EU demands right to child benefits even after Brexit

David Davis, the Brexit secretary, left, met up with Michel Barnier, who leads the EU negotiating team, in Brussels for a second round of talks.
David Davis, the Brexit secretary, left, met up with Michel Barnier, who leads the EU negotiating team, in Brussels for a second round of talks. Photograph: Francois Lenoir/Reuters

The right of EU citizens working in Britain to send child benefits to their children living abroad, even if they are born after Brexit, has become the latest flashpoint in the clashes between London and Brussels over the UK’s withdrawal from Europe.

Brussels believes European citizens living in the UK should be left unaffected by the referendum result, and the EU’s negotiating team, led by Michel Barnier, raised the issue midway through last week’s negotiations in Brussels.

While the British are offering to guarantee the continued payment of child benefits to families abroad, if the children are born before the UK leaves the EU, the government is unwilling to do the same for the children of European nationals born after 29 March 2019.

The UK provides around £30m a year in benefits to about 34,000 children living across the EU, mostly in Poland. There have long been calls for the payments to be stopped for parents whose children do not live in the UK.

It is understood British negotiators offered their EU counterparts little hope that they would rethink their position before the next scheduled talks at the end of August, although they promised to draw the attention of ministers to the issue. It is understood the wider issue of social security is likely to feature heavily when the two sides meet again.

The clash was one of a number on citizens’ rights, although the fundamental difference continues to lie in the EU’s insistence that the European court of justice should oversee any agreement. Theresa May has insisted that a test of leaving the EU is whether Britain is outside the jurisdiction of the court in Luxembourg.

Senior British government figures believe the EU is asking a lot, and in danger of “judicial imperialism”. Brussels insists that it is only through involvement of the ECJ that citizens can have the certainty they require. Sources within the EU negotiating team said they believed the prime minister has made a major mistake in insisting the lack of involvement of the court is a red line.

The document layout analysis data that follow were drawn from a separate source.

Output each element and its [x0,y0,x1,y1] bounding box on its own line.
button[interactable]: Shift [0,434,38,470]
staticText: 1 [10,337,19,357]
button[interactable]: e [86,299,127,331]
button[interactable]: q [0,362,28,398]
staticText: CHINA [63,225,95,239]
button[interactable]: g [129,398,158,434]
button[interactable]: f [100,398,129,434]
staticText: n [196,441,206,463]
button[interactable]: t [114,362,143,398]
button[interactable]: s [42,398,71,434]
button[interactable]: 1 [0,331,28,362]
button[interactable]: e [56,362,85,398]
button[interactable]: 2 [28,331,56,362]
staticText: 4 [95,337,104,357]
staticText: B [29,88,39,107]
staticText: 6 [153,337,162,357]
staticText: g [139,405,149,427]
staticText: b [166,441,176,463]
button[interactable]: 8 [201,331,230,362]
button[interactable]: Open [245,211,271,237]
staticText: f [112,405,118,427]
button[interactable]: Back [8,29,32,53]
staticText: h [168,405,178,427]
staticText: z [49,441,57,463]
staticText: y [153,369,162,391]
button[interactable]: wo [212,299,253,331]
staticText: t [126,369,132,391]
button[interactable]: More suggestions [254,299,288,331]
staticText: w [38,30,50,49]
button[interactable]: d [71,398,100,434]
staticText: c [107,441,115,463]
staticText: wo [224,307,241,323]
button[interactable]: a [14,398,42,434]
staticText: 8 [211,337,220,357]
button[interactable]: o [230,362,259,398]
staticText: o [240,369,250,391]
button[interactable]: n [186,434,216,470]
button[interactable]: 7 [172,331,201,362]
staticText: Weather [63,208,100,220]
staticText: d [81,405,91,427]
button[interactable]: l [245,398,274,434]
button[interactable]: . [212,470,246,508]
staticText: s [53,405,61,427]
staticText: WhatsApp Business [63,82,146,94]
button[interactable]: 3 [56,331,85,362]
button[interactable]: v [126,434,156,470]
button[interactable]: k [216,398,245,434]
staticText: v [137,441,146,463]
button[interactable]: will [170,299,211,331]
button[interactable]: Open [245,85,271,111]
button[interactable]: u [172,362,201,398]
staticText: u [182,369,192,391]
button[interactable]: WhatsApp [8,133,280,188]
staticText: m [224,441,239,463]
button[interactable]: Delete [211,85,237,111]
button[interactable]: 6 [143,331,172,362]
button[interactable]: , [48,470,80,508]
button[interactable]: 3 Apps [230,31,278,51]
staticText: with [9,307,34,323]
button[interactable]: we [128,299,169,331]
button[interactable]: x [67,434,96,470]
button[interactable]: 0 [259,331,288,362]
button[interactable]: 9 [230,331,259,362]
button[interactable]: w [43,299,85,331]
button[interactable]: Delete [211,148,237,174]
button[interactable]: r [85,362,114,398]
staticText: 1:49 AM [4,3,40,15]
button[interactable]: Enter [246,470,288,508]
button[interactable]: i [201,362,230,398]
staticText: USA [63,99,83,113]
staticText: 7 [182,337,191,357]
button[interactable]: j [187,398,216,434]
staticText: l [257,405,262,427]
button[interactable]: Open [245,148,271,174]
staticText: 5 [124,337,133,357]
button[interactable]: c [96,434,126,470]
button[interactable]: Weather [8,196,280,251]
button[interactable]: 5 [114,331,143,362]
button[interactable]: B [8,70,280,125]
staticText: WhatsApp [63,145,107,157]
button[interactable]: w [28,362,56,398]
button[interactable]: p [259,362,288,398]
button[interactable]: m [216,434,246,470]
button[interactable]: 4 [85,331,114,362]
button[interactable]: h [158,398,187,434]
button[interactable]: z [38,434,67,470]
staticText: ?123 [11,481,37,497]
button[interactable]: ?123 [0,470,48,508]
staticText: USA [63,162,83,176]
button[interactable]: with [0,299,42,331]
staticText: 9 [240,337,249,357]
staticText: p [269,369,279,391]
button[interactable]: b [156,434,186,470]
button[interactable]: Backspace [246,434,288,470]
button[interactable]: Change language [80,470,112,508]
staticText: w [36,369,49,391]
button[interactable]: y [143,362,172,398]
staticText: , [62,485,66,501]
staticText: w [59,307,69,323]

Despite the differences, sources close to the talks said they believed that an agreement on citizens’ rights will be carved out before October, when the European council, whose members comprise the leaders of the member states, meet to decide whether there has been sufficient progress on the key withdrawal issues of citizens, the UK’s divorce bill and the border in Ireland.

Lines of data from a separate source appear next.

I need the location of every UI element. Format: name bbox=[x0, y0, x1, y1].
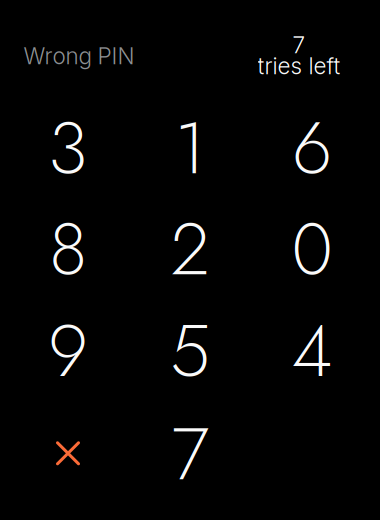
staticText: 3 bbox=[48, 96, 88, 200]
staticText: 5 bbox=[170, 299, 210, 403]
button[interactable]: 8 bbox=[9, 200, 127, 298]
staticText: 8 bbox=[49, 197, 87, 301]
staticText: 1 bbox=[174, 96, 206, 200]
staticText: 9 bbox=[48, 299, 88, 403]
staticText: 7 bbox=[172, 402, 208, 506]
button[interactable]: 6 bbox=[253, 99, 371, 197]
staticText: 6 bbox=[292, 96, 332, 200]
staticText: 7 bbox=[292, 31, 306, 59]
button[interactable]: 9 bbox=[9, 302, 127, 400]
button[interactable]: 2 bbox=[131, 200, 249, 298]
button[interactable]: 1 bbox=[131, 99, 249, 197]
button[interactable]: Delete bbox=[9, 405, 127, 503]
button[interactable]: 5 bbox=[131, 302, 249, 400]
button[interactable]: 3 bbox=[9, 99, 127, 197]
button[interactable]: 0 bbox=[253, 200, 371, 298]
staticText: tries left bbox=[258, 52, 340, 80]
button[interactable]: 4 bbox=[253, 302, 371, 400]
staticText: 2 bbox=[170, 197, 210, 301]
staticText: 4 bbox=[292, 299, 332, 403]
staticText: 0 bbox=[292, 197, 332, 301]
staticText: Wrong PIN bbox=[24, 42, 134, 70]
button[interactable]: 7 bbox=[131, 405, 249, 503]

Hopes of moving negotiations on to a free trade deal this autumn have, however, been dealt a blow by a decision by the European parliament to offer its own analysis on whether sufficient progress has been made.

It has taken a tough line since the referendum, with MEPs including Manfred Weber, German leader of the European People’s party, the largest group in the chamber, appearing happy to play “bad cop” in the talks.

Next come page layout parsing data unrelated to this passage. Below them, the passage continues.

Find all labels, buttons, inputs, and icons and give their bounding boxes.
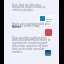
staticText: report.docx xyxy=(46,17,54,22)
staticText: Once you have gathered the data it becom… xyxy=(12,36,52,54)
button[interactable]: Image attachment xyxy=(45,50,51,56)
button[interactable]: PDF attachment xyxy=(45,29,52,36)
staticText: Sure, here are the most important points… xyxy=(12,3,52,12)
button[interactable]: Document attachment xyxy=(38,15,54,22)
staticText: Notes xyxy=(12,25,22,29)
other: Document attachment xyxy=(40,16,45,21)
staticText: Here is the summary table you asked for … xyxy=(12,22,50,28)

Guy Verhofstadt, the parliament’s Brexit coordinator, told a House of Lords committee taking evidence from the EU side that MEPs were keenly watching developments. “We have decided to make a resolution in October/November indicating whether sufficient progress has been made,” he told peers. Verhofstadt, a former Belgian prime minister, added: “The council will decide on this, but the parliament will give its assessment on it. I do not think it impossible that if we say there has been sufficient progress, the council will say no – or we say there is not sufficient progress but the council says there is.

“It will be very important when, at the end of October and the beginning of November, we assess whether we can go into phase two.”